== Action item ==
Leave the images out, and copy each of the records below exactly.

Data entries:

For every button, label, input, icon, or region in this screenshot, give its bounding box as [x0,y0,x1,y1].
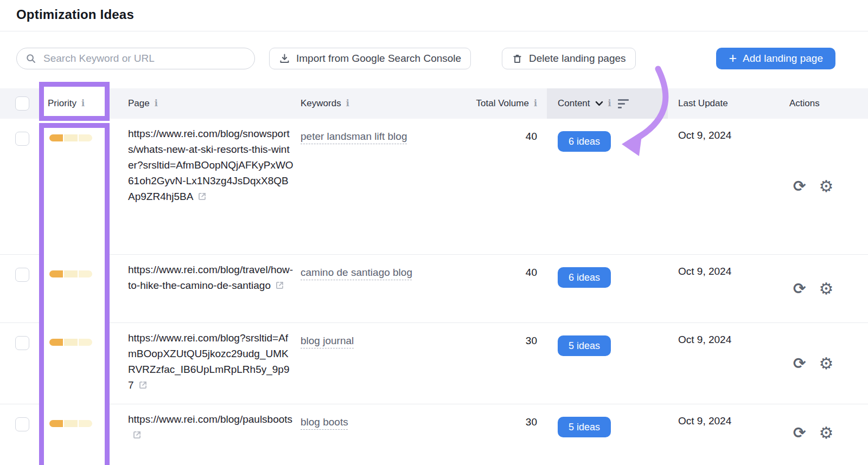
page-title: Optimization Ideas [16,7,134,22]
row-checkbox[interactable] [15,336,29,350]
page-url-cell: https://www.rei.com/blog?srsltid=AfmBOop… [128,330,294,395]
page-url-cell: https://www.rei.com/blog/travel/how-to-h… [128,262,294,295]
page-url: https://www.rei.com/blog?srsltid=AfmBOop… [128,332,289,391]
title-bar: Optimization Ideas [0,0,868,31]
refresh-icon[interactable]: ⟳ [793,356,806,371]
page-url-cell: https://www.rei.com/blog/paulsboots [128,411,294,444]
last-update-value: Oct 9, 2024 [678,415,731,427]
external-link-icon[interactable] [138,379,148,395]
last-update-value: Oct 9, 2024 [678,334,731,346]
content-ideas-button[interactable]: 6 ideas [558,267,611,288]
column-header-keywords: Keywords i [301,88,349,119]
total-volume-header-label: Total Volume [476,98,529,109]
keyword-link[interactable]: blog boots [301,416,348,428]
content-ideas-cell: 6 ideas [558,267,611,288]
gear-icon[interactable]: ⚙ [819,356,833,372]
keyword-cell: blog boots [301,414,431,430]
column-header-priority: Priority i [48,88,85,119]
delete-landing-pages-button[interactable]: Delete landing pages [502,48,636,69]
content-ideas-button[interactable]: 6 ideas [558,131,611,152]
info-icon[interactable]: i [81,99,85,108]
search-input-wrapper [16,48,255,69]
gear-icon[interactable]: ⚙ [819,425,833,441]
keyword-link[interactable]: peter landsman lift blog [301,131,407,142]
column-header-last-update: Last Update [678,88,728,119]
refresh-icon[interactable]: ⟳ [793,281,806,296]
column-header-total-volume: Total Volume i [429,88,537,119]
content-ideas-cell: 5 ideas [558,335,611,356]
select-all-checkbox[interactable] [15,88,29,119]
download-icon [279,53,290,64]
total-volume-value: 40 [456,267,537,279]
table-row: https://www.rei.com/blog/paulsboots blog… [0,404,868,465]
last-update-header-label: Last Update [678,98,728,109]
last-update-value: Oct 9, 2024 [678,266,731,277]
table-row: https://www.rei.com/blog/snowsports/what… [0,119,868,255]
add-landing-page-label: Add landing page [743,53,823,64]
row-checkbox[interactable] [15,268,29,282]
row-checkbox[interactable] [15,417,29,431]
gear-icon[interactable]: ⚙ [819,281,833,297]
trash-icon [512,53,523,64]
table-header: Priority i Page i Keywords i Total Volum… [0,88,868,119]
priority-column-highlight-box [39,123,110,465]
import-gsc-button[interactable]: Import from Google Search Console [269,48,471,69]
row-actions: ⟳ ⚙ [793,425,833,441]
keywords-header-label: Keywords [301,98,341,109]
total-volume-value: 30 [456,416,537,428]
page-header-label: Page [128,98,150,109]
sort-icon[interactable] [618,99,629,108]
page-url: https://www.rei.com/blog/travel/how-to-h… [128,264,293,291]
page-url: https://www.rei.com/blog/snowsports/what… [128,128,293,202]
column-header-content[interactable]: Content i [558,88,629,119]
priority-header-label: Priority [48,98,76,109]
column-header-actions: Actions [789,88,820,119]
keyword-link[interactable]: blog journal [301,335,354,346]
external-link-icon[interactable] [132,429,142,444]
info-icon[interactable]: i [534,99,537,108]
page-url-cell: https://www.rei.com/blog/snowsports/what… [128,126,294,206]
refresh-icon[interactable]: ⟳ [793,425,806,441]
optimization-ideas-page: Optimization Ideas Import from Google Se… [0,0,868,465]
keyword-cell: peter landsman lift blog [301,128,431,145]
info-icon[interactable]: i [346,99,349,108]
page-url: https://www.rei.com/blog/paulsboots [128,414,292,425]
row-actions: ⟳ ⚙ [793,356,833,372]
keyword-cell: blog journal [301,332,431,349]
priority-bar [49,134,92,141]
content-ideas-button[interactable]: 5 ideas [558,417,611,437]
content-ideas-cell: 6 ideas [558,131,611,152]
keyword-link[interactable]: camino de santiago blog [301,267,412,278]
external-link-icon[interactable] [275,279,285,295]
info-icon[interactable]: i [608,99,611,108]
delete-landing-pages-label: Delete landing pages [529,53,626,64]
content-ideas-cell: 5 ideas [558,417,611,437]
priority-bar [49,270,92,277]
row-actions: ⟳ ⚙ [793,178,833,195]
search-icon [25,53,37,64]
total-volume-value: 30 [456,335,537,347]
last-update-value: Oct 9, 2024 [678,130,731,141]
table-body: https://www.rei.com/blog/snowsports/what… [0,119,868,465]
row-actions: ⟳ ⚙ [793,281,833,297]
refresh-icon[interactable]: ⟳ [793,179,806,194]
info-icon[interactable]: i [155,99,158,108]
table-row: https://www.rei.com/blog/travel/how-to-h… [0,255,868,323]
row-checkbox[interactable] [15,132,29,146]
gear-icon[interactable]: ⚙ [819,178,833,195]
search-input[interactable] [42,52,246,65]
content-ideas-button[interactable]: 5 ideas [558,335,611,356]
table-row: https://www.rei.com/blog?srsltid=AfmBOop… [0,323,868,404]
keyword-cell: camino de santiago blog [301,264,431,281]
actions-header-label: Actions [789,98,820,109]
import-gsc-label: Import from Google Search Console [296,53,461,64]
external-link-icon[interactable] [197,190,207,206]
add-landing-page-button[interactable]: + Add landing page [716,48,835,69]
column-header-page: Page i [128,88,158,119]
content-header-label: Content [558,98,590,109]
total-volume-value: 40 [456,131,537,143]
priority-bar [49,420,92,427]
priority-bar [49,339,92,346]
plus-icon: + [729,51,737,65]
chevron-down-icon[interactable] [595,101,603,106]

== Solution for this problem ==
For every button, label, input, icon, or region in this screenshot, give its bounding box as [x0,y0,x1,y1].
page-title: Optimization Ideas [16,7,134,22]
row-checkbox[interactable] [15,336,29,350]
page-url-cell: https://www.rei.com/blog?srsltid=AfmBOop… [128,330,294,395]
page-url-cell: https://www.rei.com/blog/travel/how-to-h… [128,262,294,295]
page-url: https://www.rei.com/blog?srsltid=AfmBOop… [128,332,289,391]
title-bar: Optimization Ideas [0,0,868,31]
refresh-icon[interactable]: ⟳ [793,356,806,371]
page-url-cell: https://www.rei.com/blog/paulsboots [128,411,294,444]
last-update-value: Oct 9, 2024 [678,415,731,427]
external-link-icon[interactable] [138,379,148,395]
last-update-value: Oct 9, 2024 [678,334,731,346]
content-ideas-button[interactable]: 6 ideas [558,267,611,288]
column-header-keywords: Keywords i [301,88,349,119]
total-volume-header-label: Total Volume [476,98,529,109]
keyword-link[interactable]: blog boots [301,416,348,428]
content-ideas-cell: 6 ideas [558,267,611,288]
gear-icon[interactable]: ⚙ [819,356,833,372]
keyword-cell: blog boots [301,414,431,430]
column-header-priority: Priority i [48,88,85,119]
delete-landing-pages-button[interactable]: Delete landing pages [502,48,636,69]
content-ideas-button[interactable]: 6 ideas [558,131,611,152]
info-icon[interactable]: i [81,99,85,108]
search-input-wrapper [16,48,255,69]
gear-icon[interactable]: ⚙ [819,425,833,441]
keyword-link[interactable]: peter landsman lift blog [301,131,407,142]
column-header-last-update: Last Update [678,88,728,119]
refresh-icon[interactable]: ⟳ [793,281,806,296]
column-header-total-volume: Total Volume i [429,88,537,119]
content-ideas-cell: 5 ideas [558,335,611,356]
select-all-checkbox[interactable] [15,88,29,119]
download-icon [279,53,290,64]
total-volume-value: 40 [456,267,537,279]
table-row: https://www.rei.com/blog/paulsboots blog… [0,404,868,465]
last-update-header-label: Last Update [678,98,728,109]
last-update-value: Oct 9, 2024 [678,266,731,277]
table-row: https://www.rei.com/blog/snowsports/what… [0,119,868,255]
add-landing-page-label: Add landing page [743,53,823,64]
row-checkbox[interactable] [15,268,29,282]
row-checkbox[interactable] [15,417,29,431]
gear-icon[interactable]: ⚙ [819,281,833,297]
trash-icon [512,53,523,64]
table-header: Priority i Page i Keywords i Total Volum… [0,88,868,119]
priority-column-highlight-box [39,123,110,465]
import-gsc-button[interactable]: Import from Google Search Console [269,48,471,69]
row-actions: ⟳ ⚙ [793,425,833,441]
keywords-header-label: Keywords [301,98,341,109]
total-volume-value: 30 [456,416,537,428]
page-header-label: Page [128,98,150,109]
sort-icon[interactable] [618,99,629,108]
page-url: https://www.rei.com/blog/travel/how-to-h… [128,264,293,291]
page-url: https://www.rei.com/blog/snowsports/what… [128,128,293,202]
column-header-content[interactable]: Content i [558,88,629,119]
priority-header-label: Priority [48,98,76,109]
column-header-actions: Actions [789,88,820,119]
keyword-link[interactable]: blog journal [301,335,354,346]
external-link-icon[interactable] [132,429,142,444]
info-icon[interactable]: i [534,99,537,108]
page-url-cell: https://www.rei.com/blog/snowsports/what… [128,126,294,206]
refresh-icon[interactable]: ⟳ [793,425,806,441]
optimization-ideas-page: Optimization Ideas Import from Google Se… [0,0,868,465]
keyword-cell: peter landsman lift blog [301,128,431,145]
info-icon[interactable]: i [346,99,349,108]
page-url: https://www.rei.com/blog/paulsboots [128,414,292,425]
row-actions: ⟳ ⚙ [793,356,833,372]
keyword-cell: blog journal [301,332,431,349]
priority-bar [49,134,92,141]
content-ideas-button[interactable]: 5 ideas [558,417,611,437]
content-ideas-cell: 6 ideas [558,131,611,152]
keyword-link[interactable]: camino de santiago blog [301,267,412,278]
external-link-icon[interactable] [275,279,285,295]
info-icon[interactable]: i [608,99,611,108]
delete-landing-pages-label: Delete landing pages [529,53,626,64]
content-ideas-cell: 5 ideas [558,417,611,437]
priority-bar [49,270,92,277]
row-actions: ⟳ ⚙ [793,178,833,195]
search-icon [25,53,37,64]
total-volume-value: 30 [456,335,537,347]
last-update-value: Oct 9, 2024 [678,130,731,141]
table-body: https://www.rei.com/blog/snowsports/what… [0,119,868,465]
row-actions: ⟳ ⚙ [793,281,833,297]
refresh-icon[interactable]: ⟳ [793,179,806,194]
info-icon[interactable]: i [155,99,158,108]
table-row: https://www.rei.com/blog/travel/how-to-h… [0,255,868,323]
row-checkbox[interactable] [15,132,29,146]
gear-icon[interactable]: ⚙ [819,178,833,195]
search-input[interactable] [42,52,246,65]
content-ideas-button[interactable]: 5 ideas [558,335,611,356]
table-row: https://www.rei.com/blog?srsltid=AfmBOop… [0,323,868,404]
keyword-cell: camino de santiago blog [301,264,431,281]
actions-header-label: Actions [789,98,820,109]
import-gsc-label: Import from Google Search Console [296,53,461,64]
external-link-icon[interactable] [197,190,207,206]
add-landing-page-button[interactable]: + Add landing page [716,48,835,69]
column-header-page: Page i [128,88,158,119]
content-header-label: Content [558,98,590,109]
total-volume-value: 40 [456,131,537,143]
priority-bar [49,420,92,427]
priority-bar [49,339,92,346]
plus-icon: + [729,51,737,65]
chevron-down-icon[interactable] [595,101,603,106]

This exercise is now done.